Ketua Pengadilan Tinggi Agama Surabaya, Dr. H. Zulkarnain, S.H., M.H., melantik dan mengambil sumpah jabatan 1 Wakil Ketua Pengadilan Tinggi Agama, 2 Hakim Tinggi, serta 20 Ketua Pengadilan Agama di wilayah hukum Pengadilan Tinggi Agama Surabaya. Kegiatan yang berlangsung di Aula KH. Abdullah Shiddiq PTA Surabaya pada Selasa, 2 Juni 2026 tersebut dihadiri oleh para hakim tinggi, pimpinan pengadilan agama, pejabat struktural dan fungsional, serta keluarga pejabat yang dilantik. Dari Pengadilan Agama Surabaya hadir Sekretaris Prasetya Puji Raharja, S.H., M.H., dan Panitera Drs. Surib Wahyudi, S.H., M.H. Dalam sambutannya, Ketua PTA Surabaya menyampaikan, “Jabatan bukanlah fasilitas untuk dilayani, melainkan amanah untuk melayani.
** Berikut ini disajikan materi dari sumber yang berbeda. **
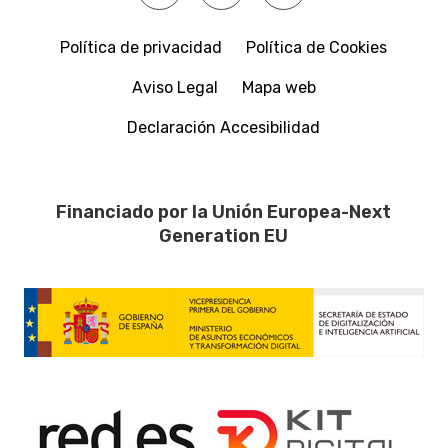
Política de privacidad
Política de Cookies
Aviso Legal
Mapa web
Declaración Accesibilidad
Financiado por la Unión Europea-Next
Generation EU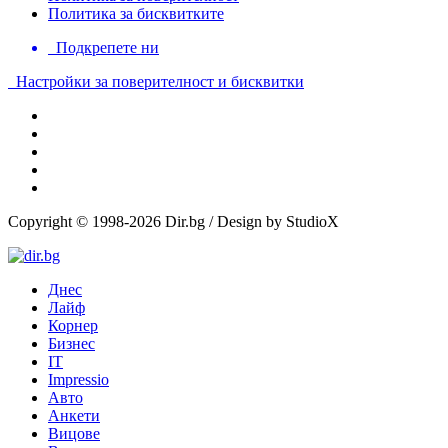
Политика за бисквитките
Подкрепете ни
Настройки за поверителност и бисквитки
Copyright © 1998-2026 Dir.bg / Design by StudioX
Днес
Лайф
Корнер
Бизнес
IT
Impressio
Авто
Анкети
Вицове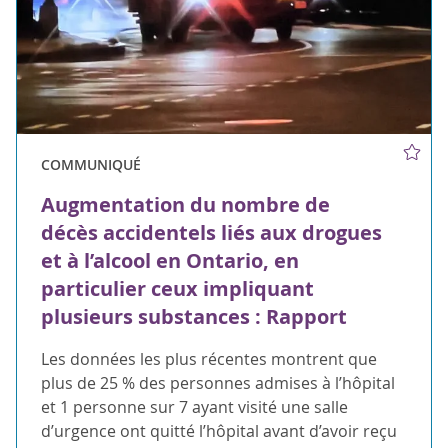
COMMUNIQUÉ
Augmentation du nombre de
décès accidentels liés aux drogues
et à l’alcool en Ontario, en
particulier ceux impliquant
plusieurs substances : Rapport
Les données les plus récentes montrent que
plus de 25 % des personnes admises à l’hôpital
et 1 personne sur 7 ayant visité une salle
d’urgence ont quitté l’hôpital avant d’avoir reçu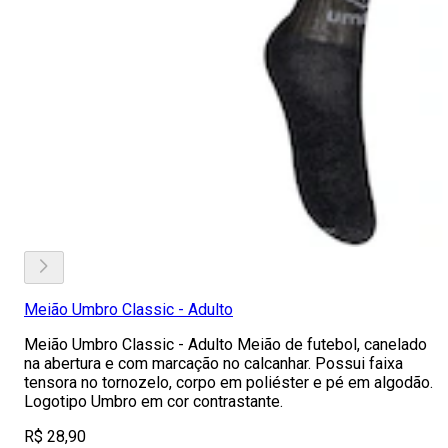
Meião Umbro Classic - Adulto
Meião Umbro Classic - Adulto Meião de futebol, canelado
na abertura e com marcação no calcanhar. Possui faixa
tensora no tornozelo, corpo em poliéster e pé em algodão.
Logotipo Umbro em cor contrastante.
R$ 28,90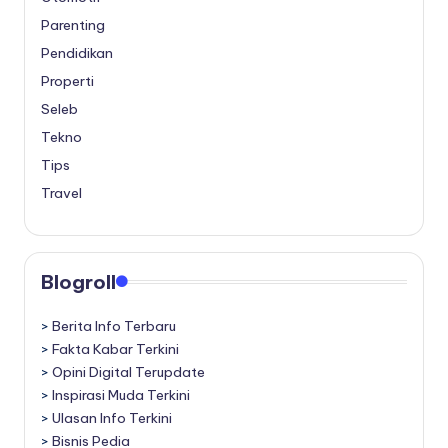
Parenting
Pendidikan
Properti
Seleb
Tekno
Tips
Travel
Blogroll
>
Berita Info Terbaru
>
Fakta Kabar Terkini
>
Opini Digital Terupdate
>
Inspirasi Muda Terkini
>
Ulasan Info Terkini
>
Bisnis Pedia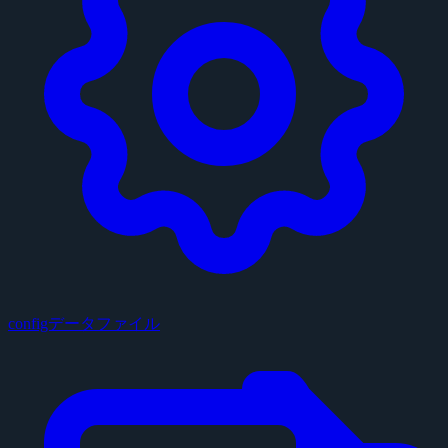
configデータファイル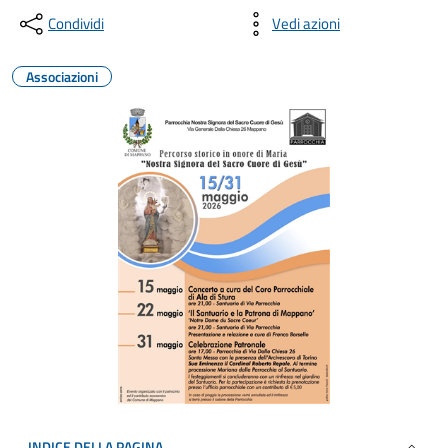
Condividi
Vedi azioni
Associazioni
INDICE DELLA PAGINA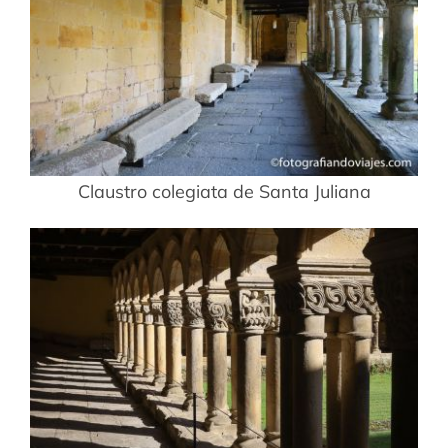
Claustro colegiata de Santa Juliana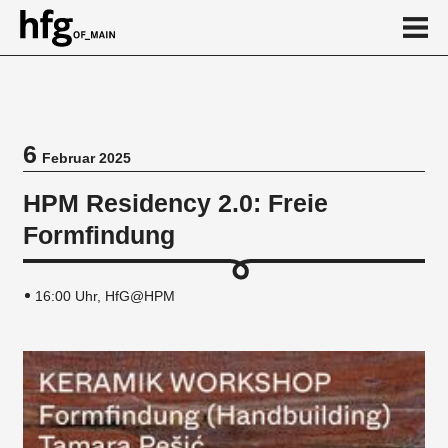
de
en
6
Februar 2025
Veranstaltung
HPM Residency 2.0: Freie
Vortragsreihe
Formfindung
16:00 Uhr, HfG@HPM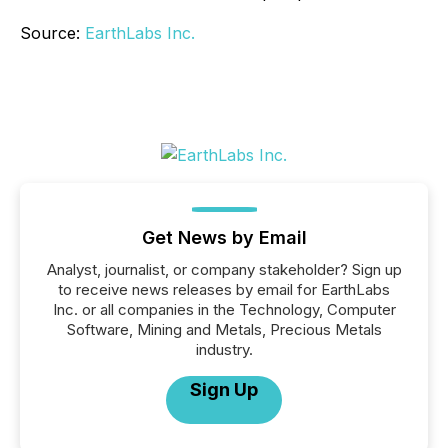
Source:
EarthLabs Inc.
Get News by Email
Analyst, journalist, or company stakeholder? Sign up
to receive news releases by email for EarthLabs
Inc. or all companies in the Technology, Computer
Software, Mining and Metals, Precious Metals
industry.
Sign Up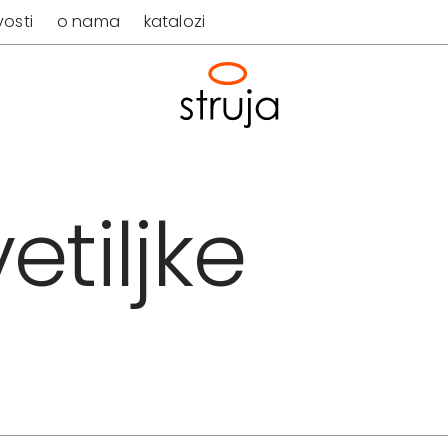
osti
o nama
katalozi
etiljke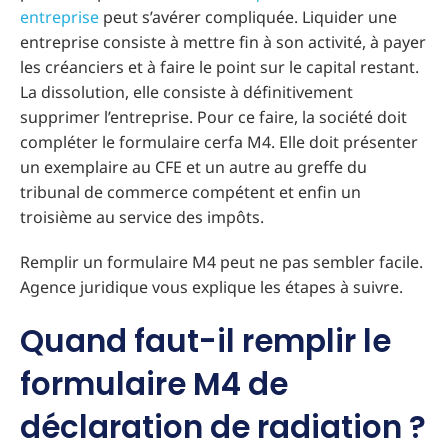
entreprise
peut s’avérer compliquée. Liquider une
entreprise consiste à mettre fin à son activité, à payer
les créanciers et à faire le point sur le capital restant.
La dissolution, elle consiste à définitivement
supprimer l’entreprise. Pour ce faire, la société doit
compléter le formulaire cerfa M4. Elle doit présenter
un exemplaire au CFE et un autre au greffe du
tribunal de commerce compétent et enfin un
troisième au service des impôts.
Remplir un formulaire M4 peut ne pas sembler facile.
Agence juridique vous explique les étapes à suivre.
Quand faut-il remplir le
formulaire M4 de
déclaration de radiation ?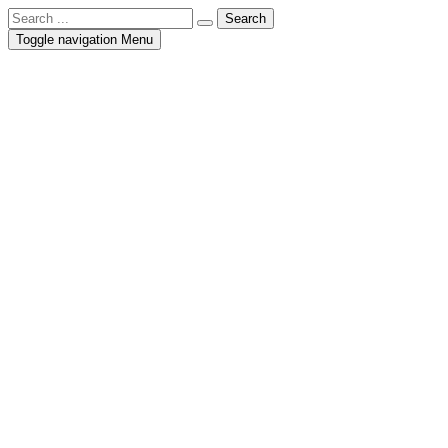
Toggle navigation
Menu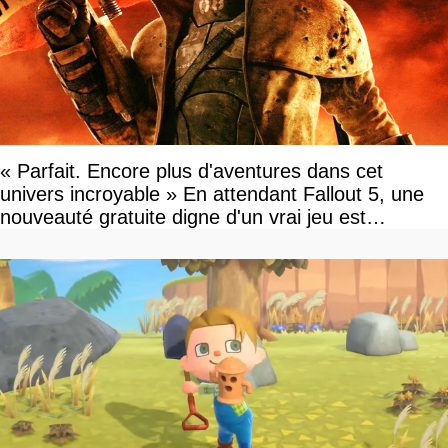
« Parfait. Encore plus d'aventures dans cet
univers incroyable » En attendant Fallout 5, une
nouveauté gratuite digne d'un vrai jeu est
disponible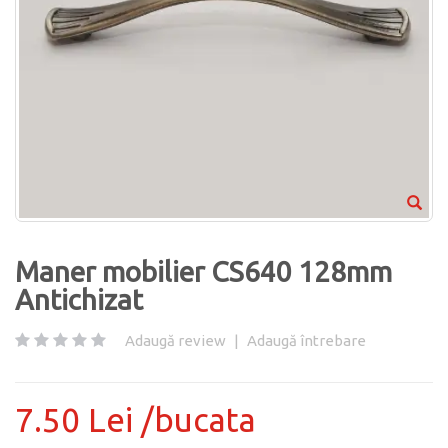
Maner mobilier CS640 128mm
Antichizat
Adaugă review
|
Adaugă întrebare
7.50 Lei /bucata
Pemimpin harus hadir sebagai khalifah yang mampu membawa perubahan, menjaga amanah, dan memberikan manfaat bagi organisasi serta masyarakat pencari keadilan.” Beliau juga menegaskan bahwa keberhasilan seorang pemimpin tidak hanya ditentukan oleh kecerdasan intelektual, tetapi juga kemampuan mengintegrasikan raga, pikiran, hati, nafsu, dan jiwa dalam menjalankan tugas kepemimpinan.

Menanggapi amanat tersebut, Sekretaris Pengadilan Agama Surabaya menyampaikan, “Pesan yang disampaikan Ketua PTA Surabaya menjadi pengingat bagi seluruh aparatur peradilan bahwa kepemimpinan adalah amanah yang harus dijalankan dengan integritas, ilmu, dan keteladanan.” Melalui kegiatan ini, diharapkan para pejabat yang baru dilantik mampu menjalankan tugas dan tanggung jawabnya dengan sebaik-baiknya demi meningkatkan kualitas pelayanan peradilan kepada masyarakat. Pelantikan ini juga menjadi momentum untuk memperkuat sinergi dan profesionalisme seluruh satuan kerja di lingkungan peradilan agama Jawa Timur.